Virtual power plants, which rely upon software systems to remotely and automatically dispatch and optimize generation, demand-side, or energy storage resources, can provide extraordinary value and services to transmission and distribution grid infrastructure, as well as revenue streams to myriad stakeholders engaged in the delivery of electric power.
While the concept of a virtual power plant is hardly new, it is only over the course of the last decade that technology and market designs have enabled a growing list of pilot projects to test and validate this smart grid platform concept.
According to a new report from Pike Research, a part of Navigant’s Energy Practice, the total worldwide capacity of virtual power plants will grow from 3,800 MW in 2013 to 15,400 MW in 2020 – a nearly five-fold increase.
“Virtual power plants represent an ‘Internet of energy,’ tapping existing grid networks to tailor electricity supply and demand services for a customer, utility, or grid operator,” says principal research analyst Peter Asmus. “By stretching supplies from existing generators and utility demand reduction programs, they deliver greater value to the customer while also creating benefits for the host distribution utility and the transmission grid operator.”

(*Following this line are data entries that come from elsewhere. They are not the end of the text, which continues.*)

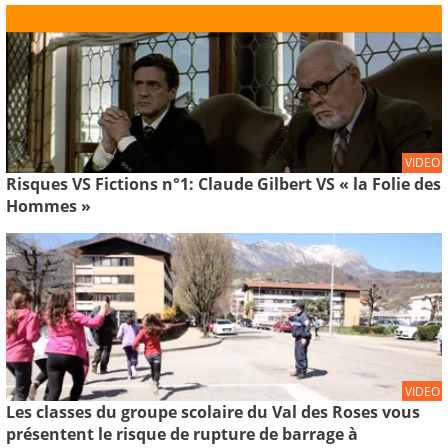
VIDEO
Risques VS Fictions n°1: Claude Gilbert VS « la Folie des
Hommes »
VIDEO
Les classes du groupe scolaire du Val des Roses vous
présentent le risque de rupture de barrage à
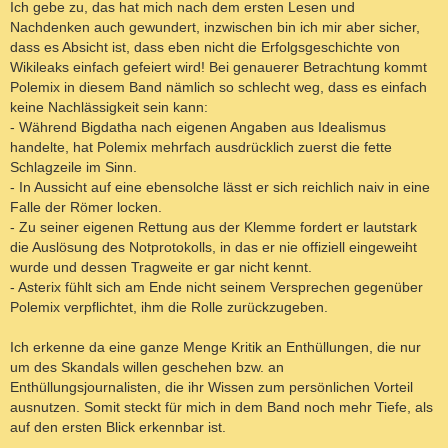
Ich gebe zu, das hat mich nach dem ersten Lesen und
Nachdenken auch gewundert, inzwischen bin ich mir aber sicher,
dass es Absicht ist, dass eben nicht die Erfolgsgeschichte von
Wikileaks einfach gefeiert wird! Bei genauerer Betrachtung kommt
Polemix in diesem Band nämlich so schlecht weg, dass es einfach
keine Nachlässigkeit sein kann:
- Während Bigdatha nach eigenen Angaben aus Idealismus
handelte, hat Polemix mehrfach ausdrücklich zuerst die fette
Schlagzeile im Sinn.
- In Aussicht auf eine ebensolche lässt er sich reichlich naiv in eine
Falle der Römer locken.
- Zu seiner eigenen Rettung aus der Klemme fordert er lautstark
die Auslösung des Notprotokolls, in das er nie offiziell eingeweiht
wurde und dessen Tragweite er gar nicht kennt.
- Asterix fühlt sich am Ende nicht seinem Versprechen gegenüber
Polemix verpflichtet, ihm die Rolle zurückzugeben.
Ich erkenne da eine ganze Menge Kritik an Enthüllungen, die nur
um des Skandals willen geschehen bzw. an
Enthüllungsjournalisten, die ihr Wissen zum persönlichen Vorteil
ausnutzen. Somit steckt für mich in dem Band noch mehr Tiefe, als
auf den ersten Blick erkennbar ist.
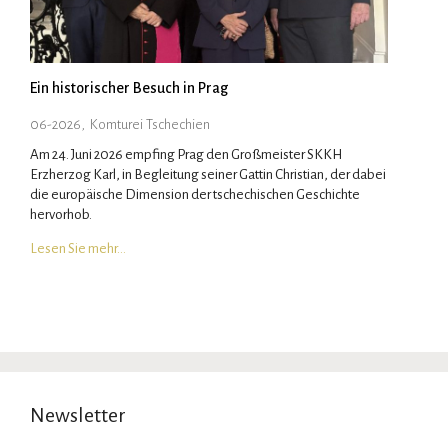
Ein historischer Besuch in Prag
06-2026
,
Komturei Tschechien
Am 24. Juni 2026 empfing Prag den Großmeister SKKH
Erzherzog Karl, in Begleitung seiner Gattin Christian, der dabei
die europäische Dimension der tschechischen Geschichte
hervorhob.
Lesen Sie mehr…
Newsletter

The virtual power plant market can be broken down into four distinct segments, based on the types of resources aggregated: demand response-based virtual power plants (the largest commercial segment in the U.S.), supply-side virtual power plants, mixed asset virtual power plants (which bring together distributed generation, energy storage, demand response and other distributed energy resources) and wholesale auction virtual power plants, which are unique to Europe.
Because utilities and grid operators are leading the development of smart grid projects, they will almost certainly have to play a role in future deployments of virtual power plants.